When I think about driver's licenses and car registration, I think about the billions and even trillions of dollars that the state has stolen from the people. A driver's license is unconstitutional for an American who is simply traveling from point A to point B and not conducting commerce, meaning they are not being compensated to drive from one place to another or to move goods from one place to another. People have paid for driver's licenses and car registrations unknowingly because the state told them they had to, but that is unconstitutional. The state knowingly continues to force people to have a driver's license to drive their automobile and to register their automobile with the state, which is totally unconstitutional for someone who is simply traveling as their constitutional right. What the state has done is taken a right (to travel) and turned it into a privilege (DRIVING), and then made us pay for it—plain and simple. Even traffic tickets and other types of traffic violations are unconstitutional for someone who is merely traveling.

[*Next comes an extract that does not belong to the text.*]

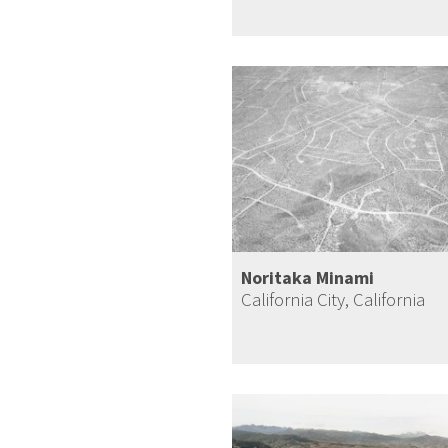
Noritaka Minami
California City, California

Now, if you are conducting commerce—like if you're driving for Amazon, delivering packages, or you drive for FedEx, UPS, or even as a mail delivery driver—that's different. They are actually conducting commerce and are bound by those laws as a driver engaged in commerce. But a free, sovereign American traveler who is simply going from point A to point B to visit family or friends, or maybe to go to the grocery store or a doctor's appointment, is not in the same jurisdiction as a person conducting commerce.
The 202-page Common Law Traffic Binder that I just finished putting together explains all this. It references court cases, discusses our rights, and addresses the jurisdictional differences, as well as many other important topics regarding our rights and the legal jurisdictions in which we are operating.
Don't get me wrong—I have full respect and appreciation for the police and the service they provide every day. However, as I mentioned before, I respect them as individuals first and police officers second. I also expect them to respect me as an individual and to honor my rights. When they choose to violate my rights by stopping me and attempting to write me tickets for laws that do not apply to me because I am not conducting commerce, they are violating my rights, and that’s a problem. Furthermore, if they don’t have a Reasonable Articulable Suspicion (RAS) that I have committed a crime, and they do not have a Single Articulable Fact (SAF) indicating I have committed a crime, then they do not have probable cause to even stop me.